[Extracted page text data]
......
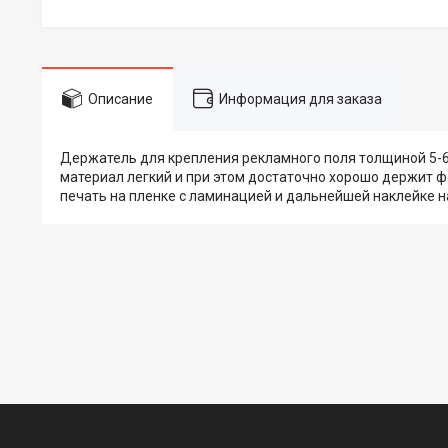
Описание
Информация для заказа
Держатель для крепления рекламного поля толщиной 5-6 м
материал легкий и при этом достаточно хорошо держит ф
печать на пленке с ламинацией и дальнейшей наклейке н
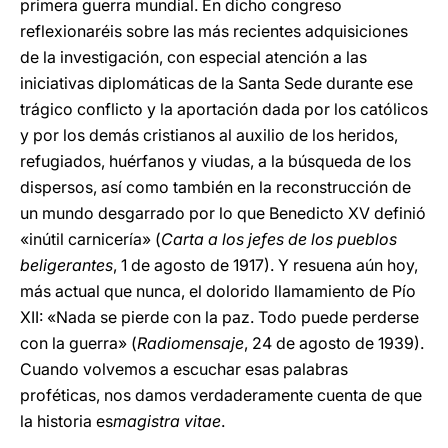
primera guerra mundial. En dicho congreso
reflexionaréis sobre las más recientes adquisiciones
de la investigación, con especial atención a las
iniciativas diplomáticas de la Santa Sede durante ese
trágico conflicto y la aportación dada por los católicos
y por los demás cristianos al auxilio de los heridos,
refugiados, huérfanos y viudas, a la búsqueda de los
dispersos, así como también en la reconstrucción de
un mundo desgarrado por lo que Benedicto XV definió
«inútil carnicería» (
Carta a los jefes de los pueblos
beligerantes
, 1 de agosto de 1917). Y resuena aún hoy,
más actual que nunca, el dolorido llamamiento de Pío
XII: «Nada se pierde con la paz. Todo puede perderse
con la guerra» (
Radiomensaje
, 24 de agosto de 1939).
Cuando volvemos a escuchar esas palabras
proféticas, nos damos verdaderamente cuenta de que
la historia es
magistra vitae
.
......
> [PROBLEM REQUIREMENTS]: The stretch of entries above that starts with the line containing "de la investigación, con" and goes on through the line containing "Carta a los jefes de los pueblos" is to be transcribed exactly, and no other line is to be transcribed.

> [SOLVED PROBLEM]:
de la investigación, con especial atención a las
iniciativas diplomáticas de la Santa Sede durante ese
trágico conflicto y la aportación dada por los católicos
y por los demás cristianos al auxilio de los heridos,
refugiados, huérfanos y viudas, a la búsqueda de los
dispersos, así como también en la reconstrucción de
un mundo desgarrado por lo que Benedicto XV definió
«inútil carnicería» (
Carta a los jefes de los pueblos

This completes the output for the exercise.